• AIM OF THE EXERCISE: Extract every line from the records below that contains the word "você".

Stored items
=-=-=-=-=
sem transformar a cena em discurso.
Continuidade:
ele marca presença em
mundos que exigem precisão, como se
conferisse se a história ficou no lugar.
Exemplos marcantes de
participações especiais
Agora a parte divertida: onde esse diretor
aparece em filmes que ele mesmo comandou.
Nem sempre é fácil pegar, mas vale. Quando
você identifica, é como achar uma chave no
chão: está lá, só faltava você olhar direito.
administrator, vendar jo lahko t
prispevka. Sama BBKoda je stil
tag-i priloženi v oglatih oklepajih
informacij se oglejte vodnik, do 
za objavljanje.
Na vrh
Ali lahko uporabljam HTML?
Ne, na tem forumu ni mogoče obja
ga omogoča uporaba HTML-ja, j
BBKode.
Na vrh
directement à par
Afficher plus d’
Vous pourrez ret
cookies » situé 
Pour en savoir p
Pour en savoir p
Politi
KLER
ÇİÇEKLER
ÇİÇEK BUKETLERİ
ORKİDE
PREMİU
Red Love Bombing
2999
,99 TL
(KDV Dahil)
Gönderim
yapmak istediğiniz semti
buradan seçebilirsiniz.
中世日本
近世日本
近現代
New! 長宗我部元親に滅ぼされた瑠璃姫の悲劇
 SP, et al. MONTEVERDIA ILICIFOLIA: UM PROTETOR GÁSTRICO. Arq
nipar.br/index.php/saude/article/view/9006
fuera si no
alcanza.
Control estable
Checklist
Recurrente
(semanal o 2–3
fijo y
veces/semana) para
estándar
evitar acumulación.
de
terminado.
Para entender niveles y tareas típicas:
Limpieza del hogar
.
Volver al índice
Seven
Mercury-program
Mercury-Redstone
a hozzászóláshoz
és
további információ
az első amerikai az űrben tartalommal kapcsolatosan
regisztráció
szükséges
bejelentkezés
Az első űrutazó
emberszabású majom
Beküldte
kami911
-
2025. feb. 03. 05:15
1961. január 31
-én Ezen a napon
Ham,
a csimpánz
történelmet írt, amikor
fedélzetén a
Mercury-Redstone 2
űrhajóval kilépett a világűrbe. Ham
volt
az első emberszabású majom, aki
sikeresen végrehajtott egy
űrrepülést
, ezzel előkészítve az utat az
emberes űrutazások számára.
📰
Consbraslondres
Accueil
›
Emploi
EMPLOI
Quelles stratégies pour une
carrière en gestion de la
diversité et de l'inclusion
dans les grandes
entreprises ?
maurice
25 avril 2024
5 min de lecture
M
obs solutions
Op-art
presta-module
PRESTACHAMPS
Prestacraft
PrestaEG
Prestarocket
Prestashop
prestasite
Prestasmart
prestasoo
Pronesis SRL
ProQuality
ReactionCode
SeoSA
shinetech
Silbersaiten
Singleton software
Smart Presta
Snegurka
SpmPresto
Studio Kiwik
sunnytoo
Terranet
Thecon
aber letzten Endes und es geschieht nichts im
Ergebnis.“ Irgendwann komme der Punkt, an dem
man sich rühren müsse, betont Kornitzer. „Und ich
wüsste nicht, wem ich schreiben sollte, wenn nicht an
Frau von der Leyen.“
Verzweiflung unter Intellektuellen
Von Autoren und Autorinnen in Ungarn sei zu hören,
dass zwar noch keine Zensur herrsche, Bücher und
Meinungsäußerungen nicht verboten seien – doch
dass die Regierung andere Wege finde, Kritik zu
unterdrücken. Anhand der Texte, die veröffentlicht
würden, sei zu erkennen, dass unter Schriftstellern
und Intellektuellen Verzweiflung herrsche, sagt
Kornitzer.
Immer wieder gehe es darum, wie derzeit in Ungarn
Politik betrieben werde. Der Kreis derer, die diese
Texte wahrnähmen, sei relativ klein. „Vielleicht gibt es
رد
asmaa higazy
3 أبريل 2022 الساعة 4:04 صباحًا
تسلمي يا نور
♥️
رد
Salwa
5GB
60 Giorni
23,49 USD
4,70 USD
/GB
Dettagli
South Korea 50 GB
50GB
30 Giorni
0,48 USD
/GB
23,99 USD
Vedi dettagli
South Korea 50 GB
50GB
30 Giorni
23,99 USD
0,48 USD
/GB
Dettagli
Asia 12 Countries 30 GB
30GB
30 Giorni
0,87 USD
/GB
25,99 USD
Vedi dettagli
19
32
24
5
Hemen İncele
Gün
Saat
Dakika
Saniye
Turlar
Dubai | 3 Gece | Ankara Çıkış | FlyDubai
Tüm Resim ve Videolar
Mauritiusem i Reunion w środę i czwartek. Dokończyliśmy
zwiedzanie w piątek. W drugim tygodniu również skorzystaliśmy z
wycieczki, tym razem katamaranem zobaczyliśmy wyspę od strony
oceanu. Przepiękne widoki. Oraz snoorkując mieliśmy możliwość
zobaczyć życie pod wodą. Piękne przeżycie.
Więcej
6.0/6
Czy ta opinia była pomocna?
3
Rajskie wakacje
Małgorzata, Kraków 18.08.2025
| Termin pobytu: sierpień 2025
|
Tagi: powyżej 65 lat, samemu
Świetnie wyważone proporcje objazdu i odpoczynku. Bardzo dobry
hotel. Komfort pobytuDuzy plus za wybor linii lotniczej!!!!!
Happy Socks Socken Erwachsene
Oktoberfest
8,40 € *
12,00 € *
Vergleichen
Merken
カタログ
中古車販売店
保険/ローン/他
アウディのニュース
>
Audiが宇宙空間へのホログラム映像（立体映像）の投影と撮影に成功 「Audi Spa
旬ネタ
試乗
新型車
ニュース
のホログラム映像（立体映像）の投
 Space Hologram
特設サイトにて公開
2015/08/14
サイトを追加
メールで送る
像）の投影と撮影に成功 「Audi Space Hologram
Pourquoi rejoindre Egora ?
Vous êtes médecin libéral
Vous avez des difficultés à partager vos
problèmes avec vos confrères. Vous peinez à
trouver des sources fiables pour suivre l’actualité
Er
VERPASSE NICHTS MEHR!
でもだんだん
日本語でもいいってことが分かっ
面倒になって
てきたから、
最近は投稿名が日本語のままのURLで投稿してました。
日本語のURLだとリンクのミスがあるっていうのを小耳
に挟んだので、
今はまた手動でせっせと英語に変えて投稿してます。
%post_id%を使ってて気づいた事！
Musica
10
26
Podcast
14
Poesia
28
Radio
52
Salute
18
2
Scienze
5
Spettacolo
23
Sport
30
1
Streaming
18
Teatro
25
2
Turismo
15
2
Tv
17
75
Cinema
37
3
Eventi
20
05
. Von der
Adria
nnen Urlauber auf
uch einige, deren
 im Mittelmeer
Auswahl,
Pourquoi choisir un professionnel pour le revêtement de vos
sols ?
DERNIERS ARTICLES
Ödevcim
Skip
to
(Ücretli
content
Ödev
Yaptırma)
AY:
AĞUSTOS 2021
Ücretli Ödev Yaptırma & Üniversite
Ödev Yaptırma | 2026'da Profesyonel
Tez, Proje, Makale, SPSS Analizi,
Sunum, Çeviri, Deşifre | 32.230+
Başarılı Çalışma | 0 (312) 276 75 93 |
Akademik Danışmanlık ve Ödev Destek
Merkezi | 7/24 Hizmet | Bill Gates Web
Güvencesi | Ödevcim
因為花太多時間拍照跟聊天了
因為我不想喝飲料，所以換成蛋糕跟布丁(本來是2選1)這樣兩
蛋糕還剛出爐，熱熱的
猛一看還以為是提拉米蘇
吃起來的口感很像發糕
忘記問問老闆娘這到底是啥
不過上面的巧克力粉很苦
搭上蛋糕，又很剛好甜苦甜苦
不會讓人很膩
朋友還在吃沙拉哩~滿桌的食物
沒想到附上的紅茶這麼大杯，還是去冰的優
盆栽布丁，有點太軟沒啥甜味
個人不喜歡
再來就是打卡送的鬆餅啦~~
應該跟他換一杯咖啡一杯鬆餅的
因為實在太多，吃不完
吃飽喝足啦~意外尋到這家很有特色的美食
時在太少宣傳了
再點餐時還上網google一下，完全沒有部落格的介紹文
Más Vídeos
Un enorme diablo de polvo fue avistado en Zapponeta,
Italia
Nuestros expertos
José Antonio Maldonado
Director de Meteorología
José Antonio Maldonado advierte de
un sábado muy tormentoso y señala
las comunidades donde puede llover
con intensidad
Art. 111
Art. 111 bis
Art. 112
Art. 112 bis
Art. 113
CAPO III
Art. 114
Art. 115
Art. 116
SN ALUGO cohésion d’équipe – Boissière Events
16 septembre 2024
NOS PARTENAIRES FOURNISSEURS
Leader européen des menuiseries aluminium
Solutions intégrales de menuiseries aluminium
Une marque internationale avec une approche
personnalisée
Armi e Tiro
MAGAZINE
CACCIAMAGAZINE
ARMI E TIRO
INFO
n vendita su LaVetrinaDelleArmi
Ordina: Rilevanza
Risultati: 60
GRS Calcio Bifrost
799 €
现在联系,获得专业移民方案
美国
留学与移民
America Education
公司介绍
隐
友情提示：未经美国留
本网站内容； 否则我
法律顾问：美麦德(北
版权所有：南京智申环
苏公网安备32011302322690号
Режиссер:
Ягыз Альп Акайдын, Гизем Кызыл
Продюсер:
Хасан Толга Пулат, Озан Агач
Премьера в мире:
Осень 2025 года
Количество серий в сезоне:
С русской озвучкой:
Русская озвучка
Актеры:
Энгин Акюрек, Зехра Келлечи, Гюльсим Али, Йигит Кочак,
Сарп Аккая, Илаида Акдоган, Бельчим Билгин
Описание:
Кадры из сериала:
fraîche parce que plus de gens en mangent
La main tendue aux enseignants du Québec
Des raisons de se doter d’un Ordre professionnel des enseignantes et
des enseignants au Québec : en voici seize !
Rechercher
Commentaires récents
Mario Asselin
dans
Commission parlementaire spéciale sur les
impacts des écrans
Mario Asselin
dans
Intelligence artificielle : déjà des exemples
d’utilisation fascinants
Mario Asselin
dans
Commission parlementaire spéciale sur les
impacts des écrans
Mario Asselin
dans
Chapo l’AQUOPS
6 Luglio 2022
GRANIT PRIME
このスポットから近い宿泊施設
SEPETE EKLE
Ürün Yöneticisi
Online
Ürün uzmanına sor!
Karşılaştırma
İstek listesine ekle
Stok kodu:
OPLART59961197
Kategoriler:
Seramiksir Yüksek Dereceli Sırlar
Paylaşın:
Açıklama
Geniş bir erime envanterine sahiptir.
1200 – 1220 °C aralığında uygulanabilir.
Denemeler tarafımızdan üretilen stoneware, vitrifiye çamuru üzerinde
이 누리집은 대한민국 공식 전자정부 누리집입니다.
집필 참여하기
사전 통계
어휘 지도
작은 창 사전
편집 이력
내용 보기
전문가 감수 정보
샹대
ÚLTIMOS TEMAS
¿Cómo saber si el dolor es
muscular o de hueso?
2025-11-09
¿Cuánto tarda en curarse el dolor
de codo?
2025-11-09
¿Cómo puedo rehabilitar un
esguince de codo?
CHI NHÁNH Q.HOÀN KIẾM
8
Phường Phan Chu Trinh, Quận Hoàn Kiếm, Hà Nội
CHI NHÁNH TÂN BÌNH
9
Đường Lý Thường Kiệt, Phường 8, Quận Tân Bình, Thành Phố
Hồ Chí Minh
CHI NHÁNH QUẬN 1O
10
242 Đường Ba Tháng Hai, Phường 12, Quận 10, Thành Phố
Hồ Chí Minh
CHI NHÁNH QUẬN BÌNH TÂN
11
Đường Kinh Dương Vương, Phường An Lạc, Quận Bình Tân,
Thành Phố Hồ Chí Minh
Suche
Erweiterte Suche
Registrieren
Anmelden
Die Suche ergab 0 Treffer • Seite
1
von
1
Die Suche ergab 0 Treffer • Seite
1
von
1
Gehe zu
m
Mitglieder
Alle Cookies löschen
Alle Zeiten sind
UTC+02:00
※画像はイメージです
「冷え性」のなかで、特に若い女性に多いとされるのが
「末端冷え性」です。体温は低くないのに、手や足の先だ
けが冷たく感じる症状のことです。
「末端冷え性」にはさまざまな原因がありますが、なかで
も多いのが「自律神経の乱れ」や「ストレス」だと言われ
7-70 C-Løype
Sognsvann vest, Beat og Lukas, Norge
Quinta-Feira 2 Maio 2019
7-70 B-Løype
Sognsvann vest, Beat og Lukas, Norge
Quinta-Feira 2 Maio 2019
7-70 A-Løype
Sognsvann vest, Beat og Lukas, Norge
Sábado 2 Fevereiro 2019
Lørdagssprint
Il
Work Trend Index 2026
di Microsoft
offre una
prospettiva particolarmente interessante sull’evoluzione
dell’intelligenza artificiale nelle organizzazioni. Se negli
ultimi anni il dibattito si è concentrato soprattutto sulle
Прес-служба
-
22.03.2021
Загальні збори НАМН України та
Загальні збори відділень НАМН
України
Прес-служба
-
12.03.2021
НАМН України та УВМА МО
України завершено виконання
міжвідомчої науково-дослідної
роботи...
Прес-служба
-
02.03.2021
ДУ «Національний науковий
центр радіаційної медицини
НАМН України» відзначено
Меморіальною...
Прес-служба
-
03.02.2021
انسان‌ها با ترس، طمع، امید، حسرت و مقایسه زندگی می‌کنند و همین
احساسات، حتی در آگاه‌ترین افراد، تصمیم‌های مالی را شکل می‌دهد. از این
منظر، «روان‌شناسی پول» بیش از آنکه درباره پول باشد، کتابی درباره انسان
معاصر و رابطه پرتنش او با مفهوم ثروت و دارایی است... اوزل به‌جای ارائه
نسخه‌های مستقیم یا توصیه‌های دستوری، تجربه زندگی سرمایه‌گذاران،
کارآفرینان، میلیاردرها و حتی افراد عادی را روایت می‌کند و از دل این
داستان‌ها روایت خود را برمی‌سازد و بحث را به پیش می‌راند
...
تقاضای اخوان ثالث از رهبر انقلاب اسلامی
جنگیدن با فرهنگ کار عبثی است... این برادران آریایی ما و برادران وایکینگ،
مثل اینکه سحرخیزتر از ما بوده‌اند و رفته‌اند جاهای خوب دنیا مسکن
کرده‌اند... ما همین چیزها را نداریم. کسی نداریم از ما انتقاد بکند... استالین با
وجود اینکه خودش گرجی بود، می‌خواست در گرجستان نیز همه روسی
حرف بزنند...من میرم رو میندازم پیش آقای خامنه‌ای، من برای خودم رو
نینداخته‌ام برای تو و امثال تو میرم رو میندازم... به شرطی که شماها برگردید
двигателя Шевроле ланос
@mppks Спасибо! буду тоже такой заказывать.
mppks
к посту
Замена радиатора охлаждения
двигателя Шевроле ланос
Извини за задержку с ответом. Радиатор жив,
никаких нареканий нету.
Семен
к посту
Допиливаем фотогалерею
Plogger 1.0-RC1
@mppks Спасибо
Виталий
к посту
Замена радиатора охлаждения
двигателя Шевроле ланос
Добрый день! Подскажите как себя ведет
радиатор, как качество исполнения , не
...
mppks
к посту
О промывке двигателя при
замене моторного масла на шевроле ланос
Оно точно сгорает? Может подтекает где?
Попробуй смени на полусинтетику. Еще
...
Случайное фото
=-=-=-=-=
• RESULT:
você identifica, é como achar uma chave no
chão: está lá, só faltava você olhar direito.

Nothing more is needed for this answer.